“No one is coming to help.” This is what I told my friend who was bemoaning the $75 it took to fill her tank. “But they are making a gajillian dollars off oil right now!” she exclaimed. “Yes,” I replied, “but they lost a gajillian-plus dollars over the past 6 years and Wall Street wants its money back.”
The war in Ukraine is putting tremendous pressure on production to replace lost Russian oil, but investors, inflation, labor constraints, and supply-chain bottlenecks are exerting more than equal pressure to slow drilling. Pioneer Natural Resources Co. chief executive officer Scott Sheffield, for example, says that US oil output will rise only moderately, maybe by only 600,000 b/d this year.1
Although US rig count is up 270 rigs from last year, the pace has not increased since the war began. Refracs and EOR are options to increase production beyond drilling, but these techniques are also not free, and executives will have to determine where best to apply constrained resources to maximize production. Huff and puff, gas flooding, and waterflooding are well-established in areas where they work. They do not work in all areas. Surfactant application, either mixed into fracturing fluids for increased primary recovery or injected into existing wells for secondary recovery, is increasing in popularity (see July 4, 2022’s OGJ Permian Operations special for more information).
The wells are going to need all the help they can get.
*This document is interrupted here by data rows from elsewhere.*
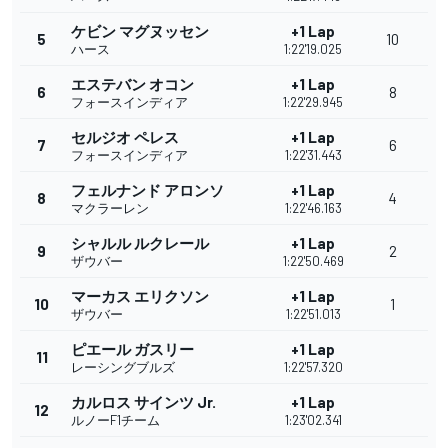
ケビン マグヌッセン
+1 Lap
5
10
ハース
1:22'19.025
エステバン オコン
+1 Lap
6
8
フォースインディア
1:22'29.945
セルジオ ペレス
+1 Lap
7
6
フォースインディア
1:22'31.443
フェルナンド アロンソ
+1 Lap
8
4
マクラーレン
1:22'46.163
シャルル ルクレール
+1 Lap
9
2
ザウバー
1:22'50.469
マーカス エリクソン
+1 Lap
10
1
ザウバー
1:22'51.013
ピエール ガスリー
+1 Lap
11
レーシングブルズ
1:22'57.320
カルロス サインツ Jr.
+1 Lap
12
ルノーF1チーム
1:23'02.341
Unconventional shale wells decline rapidly. Everyone knows this, but the rate of decline is generally underappreciated and not discussed much outside of analysts and investors. You certainly won’t get much on the subject out of operators.
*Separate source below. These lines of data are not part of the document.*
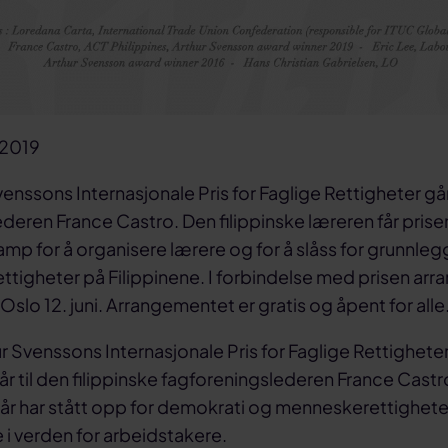
 2019
enssons Internasjonale Pris for Faglige Rettigheter går 
deren France Castro. Den filippinske læreren får prisen
mp for å organisere lærere og for å slåss for grunnle
ttigheter på Filippinene. I forbindelse med prisen arr
Oslo 12. juni. Arrangementet er gratis og åpent for alle
ur Svenssons Internasjonale Pris for Faglige Rettigheter
år til den filippinske fagforeningslederen France Cast
år har stått opp for demokrati og menneskerettigheter i
 i verden for arbeidstakere.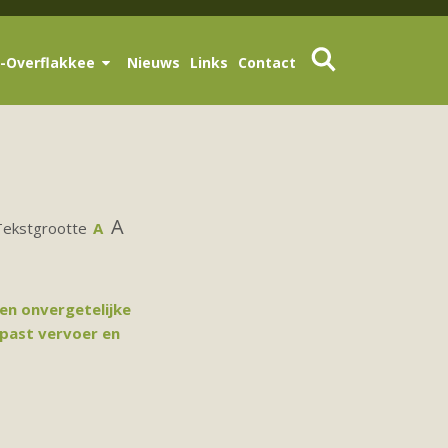
-Overflakkee
Nieuws
Links
Contact
A
Tekstgrootte
A
en onvergetelijke
epast vervoer en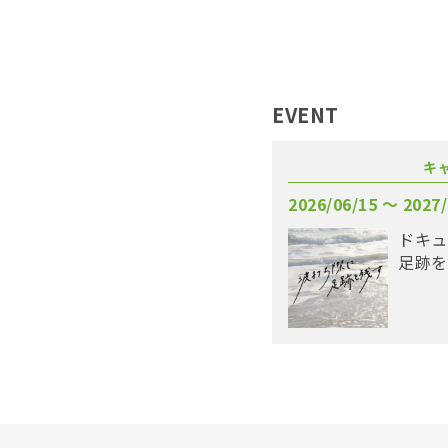
EVENT
キ
2026/06/15 〜 2027/
ドキュ
足跡を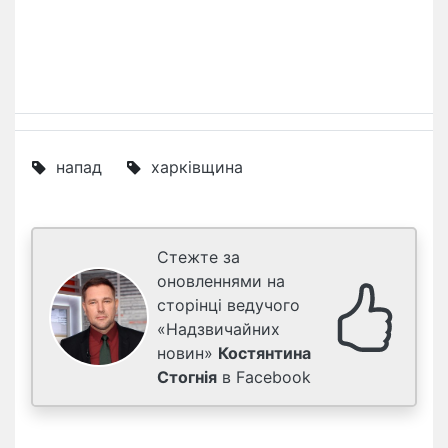
напад
харківщина
Стежте за
оновленнями на
сторінці ведучого
«Надзвичайних
новин»
Костянтина
Стогнія
в Facebook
Justin Hayes from Bedrock Energy Partners lays out limitations and oversimplifications of the “typical” unconventional type curve used to estimate decline, and these limitations usually bias reserves and late-time production to the optimistic side.2 Other analysts have since chimed in, and it can get personal. As Hayes put it “If you ask them… investors will tell you a simple answer: The unconventional business destroyed way too much capital and lied too much through the type curves.”
Scott LaPierre, who was a geoscience advisor for Pioneer, published short articles on LinkedIn analyzing published long-term shale well production data. He shows where production hits a proverbial wall, and that this tends to happen much faster than a “typical” unconventional type curve would suggest. These shorts have been fleshed out into a complete article on page 32.
Colloquially, this production wall is known as “bubble-point death,” and it came up in an unrelated conversation I had with an industry executive. I was describing differences in stimulated reservoir volume (SRV) between two fracturing techniques, and he stopped me and said “I shut down whenever someone mentions SRV. We only care about headspace; the gap between initial reservoir pressure and bubble-point pressure. If the gap is high, we get a lot of oil, if it’s low, we don’t.” From this viewpoint, quality of completion, spacing, well length, etc. are all secondary concerns.
Bubble point wasn’t mentioned once in my 2 days at a recent industry conference. The attendees were professionals in the unconventional world working at the highest level, and it simply wasn’t on their radar. And why would it be? They are tasked with reducing well costs and increasing initial production, not extending well life. One hopes late-term production will soon be one of their targets.
- Hampton, Liz, “Pioneer Natural CEO Sheffield says oil growth forecasts too high,” Reuters, May 5, 2022.
- Haynes, Justin, “Spacing Ourselves to Death,” Journal of Petroleum Technology, Sept. 21, 2021.